When Emilia smiled, as she did now, she was as attractive as Petro remembered her being in Eulo. She wasn’t pretty the way fine girls could be, as her features could only be described as starkly handsome. When her eyes twinkled with the memory of the sheep, though, she softened. Despite the grime on her face, she seemed to shine. To encourage her, Petro grinned a little himself. “Was it difficult?”

“Oh, at night it was. I’d make a game out of it. There were rules. If a sheep had been gone an hour, I only had an hour to locate it. If it had been gone two, I’d take two hours out of my sleep to find the thing. I got to the point that I knew what to look for, outside the clearings where they kept the bloody critters. I knew how they bent branches, where I’d find traces of their wool, what they’d stop to chew on along the way.” She finished off one of her rubbery fish snacks and started on the other. “I got good at it. I’m known for it, in fact.”

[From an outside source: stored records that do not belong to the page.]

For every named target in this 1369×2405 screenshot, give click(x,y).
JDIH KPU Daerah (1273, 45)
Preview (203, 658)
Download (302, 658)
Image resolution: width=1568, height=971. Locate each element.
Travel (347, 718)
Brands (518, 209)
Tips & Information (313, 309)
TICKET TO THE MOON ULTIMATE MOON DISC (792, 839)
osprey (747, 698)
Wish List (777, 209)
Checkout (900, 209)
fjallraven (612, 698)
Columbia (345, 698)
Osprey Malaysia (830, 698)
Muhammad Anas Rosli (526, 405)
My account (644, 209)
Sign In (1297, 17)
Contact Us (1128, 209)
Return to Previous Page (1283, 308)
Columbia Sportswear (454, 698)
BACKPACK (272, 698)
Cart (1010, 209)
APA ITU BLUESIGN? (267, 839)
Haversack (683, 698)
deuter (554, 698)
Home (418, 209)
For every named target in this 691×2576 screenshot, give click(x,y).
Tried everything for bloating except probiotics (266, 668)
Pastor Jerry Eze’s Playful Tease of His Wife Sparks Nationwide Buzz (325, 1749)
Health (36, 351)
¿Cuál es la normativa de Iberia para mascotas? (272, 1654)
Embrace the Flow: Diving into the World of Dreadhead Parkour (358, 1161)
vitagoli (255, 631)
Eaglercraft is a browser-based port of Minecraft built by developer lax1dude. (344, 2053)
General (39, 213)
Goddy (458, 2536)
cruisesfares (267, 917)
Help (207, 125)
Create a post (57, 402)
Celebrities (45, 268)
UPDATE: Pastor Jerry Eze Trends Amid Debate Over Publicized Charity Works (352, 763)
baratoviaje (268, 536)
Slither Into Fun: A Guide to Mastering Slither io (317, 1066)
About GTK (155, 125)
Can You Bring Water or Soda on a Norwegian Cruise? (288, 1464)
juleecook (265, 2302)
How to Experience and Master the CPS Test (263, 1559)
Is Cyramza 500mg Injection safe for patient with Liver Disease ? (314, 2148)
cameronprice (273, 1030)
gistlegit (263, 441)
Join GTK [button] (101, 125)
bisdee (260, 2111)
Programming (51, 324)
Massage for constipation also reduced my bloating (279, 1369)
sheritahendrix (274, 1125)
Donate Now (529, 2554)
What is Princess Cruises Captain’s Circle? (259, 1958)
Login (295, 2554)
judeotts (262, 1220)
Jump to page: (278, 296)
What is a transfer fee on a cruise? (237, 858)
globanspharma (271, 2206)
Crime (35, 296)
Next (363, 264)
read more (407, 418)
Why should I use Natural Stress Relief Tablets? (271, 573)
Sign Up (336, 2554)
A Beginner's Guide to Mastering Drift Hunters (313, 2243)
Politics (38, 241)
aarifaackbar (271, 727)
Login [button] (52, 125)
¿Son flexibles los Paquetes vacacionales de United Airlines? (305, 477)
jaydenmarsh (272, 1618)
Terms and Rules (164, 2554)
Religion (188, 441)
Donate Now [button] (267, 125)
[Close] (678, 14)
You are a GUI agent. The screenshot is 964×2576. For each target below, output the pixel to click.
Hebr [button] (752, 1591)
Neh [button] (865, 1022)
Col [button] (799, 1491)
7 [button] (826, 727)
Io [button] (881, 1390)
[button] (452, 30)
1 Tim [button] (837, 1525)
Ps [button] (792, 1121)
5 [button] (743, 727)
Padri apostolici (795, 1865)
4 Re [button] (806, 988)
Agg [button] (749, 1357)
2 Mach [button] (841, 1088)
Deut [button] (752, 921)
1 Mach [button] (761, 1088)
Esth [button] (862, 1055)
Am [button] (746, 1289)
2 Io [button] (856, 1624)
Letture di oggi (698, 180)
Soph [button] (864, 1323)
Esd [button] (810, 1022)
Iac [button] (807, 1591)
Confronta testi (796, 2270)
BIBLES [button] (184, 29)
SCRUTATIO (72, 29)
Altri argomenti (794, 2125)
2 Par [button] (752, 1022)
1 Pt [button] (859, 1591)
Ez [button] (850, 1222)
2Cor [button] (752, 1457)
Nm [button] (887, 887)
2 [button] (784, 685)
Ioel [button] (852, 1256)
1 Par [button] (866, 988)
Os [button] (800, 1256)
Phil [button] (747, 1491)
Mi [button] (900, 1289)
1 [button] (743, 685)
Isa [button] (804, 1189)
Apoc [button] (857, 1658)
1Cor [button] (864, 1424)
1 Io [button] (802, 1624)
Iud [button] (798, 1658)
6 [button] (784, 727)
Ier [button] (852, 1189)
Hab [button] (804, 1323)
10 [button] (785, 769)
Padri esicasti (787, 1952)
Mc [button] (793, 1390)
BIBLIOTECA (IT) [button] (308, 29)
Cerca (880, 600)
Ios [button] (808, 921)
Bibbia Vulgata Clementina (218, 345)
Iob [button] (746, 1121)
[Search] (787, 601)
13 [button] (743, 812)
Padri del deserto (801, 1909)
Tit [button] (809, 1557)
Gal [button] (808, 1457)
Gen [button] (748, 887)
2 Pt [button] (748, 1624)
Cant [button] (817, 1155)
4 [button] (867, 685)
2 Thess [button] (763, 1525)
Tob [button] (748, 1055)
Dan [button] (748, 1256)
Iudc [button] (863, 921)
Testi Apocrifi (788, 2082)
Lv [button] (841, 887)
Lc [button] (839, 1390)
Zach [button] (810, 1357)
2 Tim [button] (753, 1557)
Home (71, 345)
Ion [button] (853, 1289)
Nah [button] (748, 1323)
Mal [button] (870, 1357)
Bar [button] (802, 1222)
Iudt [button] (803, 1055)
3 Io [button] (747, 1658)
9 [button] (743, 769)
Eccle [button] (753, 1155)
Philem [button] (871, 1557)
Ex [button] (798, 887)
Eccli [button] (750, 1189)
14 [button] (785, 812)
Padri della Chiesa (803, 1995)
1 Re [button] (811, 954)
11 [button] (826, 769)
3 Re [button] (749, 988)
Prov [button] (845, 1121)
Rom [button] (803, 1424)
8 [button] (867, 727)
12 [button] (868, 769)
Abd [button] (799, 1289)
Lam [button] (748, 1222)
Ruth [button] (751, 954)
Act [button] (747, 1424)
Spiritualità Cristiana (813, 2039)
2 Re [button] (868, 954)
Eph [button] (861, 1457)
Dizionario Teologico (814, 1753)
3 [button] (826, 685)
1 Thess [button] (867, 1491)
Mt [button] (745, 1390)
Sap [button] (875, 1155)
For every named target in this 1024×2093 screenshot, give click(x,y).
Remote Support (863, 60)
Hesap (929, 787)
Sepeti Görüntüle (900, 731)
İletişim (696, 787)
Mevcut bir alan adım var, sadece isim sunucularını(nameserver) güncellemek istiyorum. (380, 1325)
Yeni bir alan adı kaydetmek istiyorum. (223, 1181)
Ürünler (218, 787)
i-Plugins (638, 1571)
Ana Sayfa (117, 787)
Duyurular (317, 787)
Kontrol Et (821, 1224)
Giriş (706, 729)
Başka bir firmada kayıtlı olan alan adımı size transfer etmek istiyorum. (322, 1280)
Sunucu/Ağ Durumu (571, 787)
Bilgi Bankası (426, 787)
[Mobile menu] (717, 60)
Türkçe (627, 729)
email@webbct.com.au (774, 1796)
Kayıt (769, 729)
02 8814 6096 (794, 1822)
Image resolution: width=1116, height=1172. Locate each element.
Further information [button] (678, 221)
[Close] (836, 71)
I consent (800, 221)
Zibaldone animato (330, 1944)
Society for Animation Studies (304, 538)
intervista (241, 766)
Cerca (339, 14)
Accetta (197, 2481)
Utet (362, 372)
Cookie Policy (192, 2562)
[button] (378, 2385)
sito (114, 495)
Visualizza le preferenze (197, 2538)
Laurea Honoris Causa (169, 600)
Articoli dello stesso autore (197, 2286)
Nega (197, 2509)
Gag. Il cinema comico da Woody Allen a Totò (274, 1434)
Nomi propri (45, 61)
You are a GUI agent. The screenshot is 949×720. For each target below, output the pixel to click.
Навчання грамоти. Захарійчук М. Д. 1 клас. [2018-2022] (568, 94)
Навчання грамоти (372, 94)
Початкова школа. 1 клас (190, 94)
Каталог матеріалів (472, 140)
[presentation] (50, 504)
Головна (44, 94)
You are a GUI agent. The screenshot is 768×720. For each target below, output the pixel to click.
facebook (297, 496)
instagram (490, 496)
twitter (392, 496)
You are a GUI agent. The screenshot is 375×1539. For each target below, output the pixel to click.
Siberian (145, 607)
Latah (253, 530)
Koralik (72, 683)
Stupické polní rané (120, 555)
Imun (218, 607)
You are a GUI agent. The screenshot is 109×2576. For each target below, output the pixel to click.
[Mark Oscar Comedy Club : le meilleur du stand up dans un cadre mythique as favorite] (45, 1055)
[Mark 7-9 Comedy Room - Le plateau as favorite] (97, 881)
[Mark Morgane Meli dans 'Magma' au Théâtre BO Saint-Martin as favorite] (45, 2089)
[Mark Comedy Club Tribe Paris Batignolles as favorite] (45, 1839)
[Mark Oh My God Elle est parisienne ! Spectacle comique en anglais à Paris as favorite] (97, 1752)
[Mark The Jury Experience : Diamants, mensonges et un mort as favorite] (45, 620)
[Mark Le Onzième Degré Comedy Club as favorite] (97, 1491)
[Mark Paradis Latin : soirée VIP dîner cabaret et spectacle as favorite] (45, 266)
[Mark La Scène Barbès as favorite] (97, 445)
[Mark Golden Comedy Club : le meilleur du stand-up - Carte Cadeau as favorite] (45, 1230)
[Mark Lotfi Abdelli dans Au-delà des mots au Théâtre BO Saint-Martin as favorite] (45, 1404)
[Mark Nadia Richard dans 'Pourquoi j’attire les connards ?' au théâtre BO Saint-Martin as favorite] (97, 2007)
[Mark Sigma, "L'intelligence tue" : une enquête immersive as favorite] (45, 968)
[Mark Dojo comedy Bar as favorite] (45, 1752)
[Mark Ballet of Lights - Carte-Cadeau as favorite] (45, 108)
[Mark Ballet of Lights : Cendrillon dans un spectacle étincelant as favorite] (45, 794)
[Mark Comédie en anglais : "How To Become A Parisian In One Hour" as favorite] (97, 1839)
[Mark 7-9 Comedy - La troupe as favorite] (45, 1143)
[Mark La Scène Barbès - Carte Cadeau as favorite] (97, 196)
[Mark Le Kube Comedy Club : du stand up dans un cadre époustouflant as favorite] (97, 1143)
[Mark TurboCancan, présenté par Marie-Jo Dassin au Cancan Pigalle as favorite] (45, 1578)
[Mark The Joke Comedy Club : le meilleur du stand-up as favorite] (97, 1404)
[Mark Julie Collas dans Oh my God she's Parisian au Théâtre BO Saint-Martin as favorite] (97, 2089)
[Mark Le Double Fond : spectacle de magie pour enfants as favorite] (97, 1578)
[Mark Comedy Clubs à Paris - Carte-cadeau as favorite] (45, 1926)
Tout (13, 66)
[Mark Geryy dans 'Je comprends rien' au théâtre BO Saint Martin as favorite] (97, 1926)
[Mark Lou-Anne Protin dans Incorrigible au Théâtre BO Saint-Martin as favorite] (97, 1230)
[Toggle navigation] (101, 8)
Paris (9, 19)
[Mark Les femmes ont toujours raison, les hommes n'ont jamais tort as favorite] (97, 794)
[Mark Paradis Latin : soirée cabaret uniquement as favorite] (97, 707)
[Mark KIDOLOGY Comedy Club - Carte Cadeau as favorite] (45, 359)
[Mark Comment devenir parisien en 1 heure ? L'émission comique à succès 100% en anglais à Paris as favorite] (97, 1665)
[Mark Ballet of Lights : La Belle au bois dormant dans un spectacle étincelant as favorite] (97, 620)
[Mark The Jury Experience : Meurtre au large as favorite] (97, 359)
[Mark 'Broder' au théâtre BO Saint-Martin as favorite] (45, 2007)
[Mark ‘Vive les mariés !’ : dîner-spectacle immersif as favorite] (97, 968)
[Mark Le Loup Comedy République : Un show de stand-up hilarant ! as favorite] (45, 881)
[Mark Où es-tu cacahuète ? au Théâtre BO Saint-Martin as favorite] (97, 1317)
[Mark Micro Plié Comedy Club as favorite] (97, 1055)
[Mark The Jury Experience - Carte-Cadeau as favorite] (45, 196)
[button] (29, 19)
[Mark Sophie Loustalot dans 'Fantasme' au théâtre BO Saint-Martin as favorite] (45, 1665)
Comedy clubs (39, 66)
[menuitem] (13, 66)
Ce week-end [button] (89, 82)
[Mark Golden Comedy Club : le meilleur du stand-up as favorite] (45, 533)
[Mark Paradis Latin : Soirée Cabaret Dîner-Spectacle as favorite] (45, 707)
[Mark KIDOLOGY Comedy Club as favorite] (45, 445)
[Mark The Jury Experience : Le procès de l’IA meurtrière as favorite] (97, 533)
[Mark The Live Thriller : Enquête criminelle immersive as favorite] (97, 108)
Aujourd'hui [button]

“What if they were out all night?”

Again she let loose with a quick grin that seemed to ease the hard edges of her face. “They never were.” It sounded more like a boast. “Of course, sheep have one advantage for tracking.”

“What’s that?”

“They leave piles of dung every thirty feet, or so it seems.”

Petro laughed a little. “It would be more convenient if humans did that, I imagine.”

“Oh, they do,” said Emilia with a completely straight face. “But only when they stop to take a break.”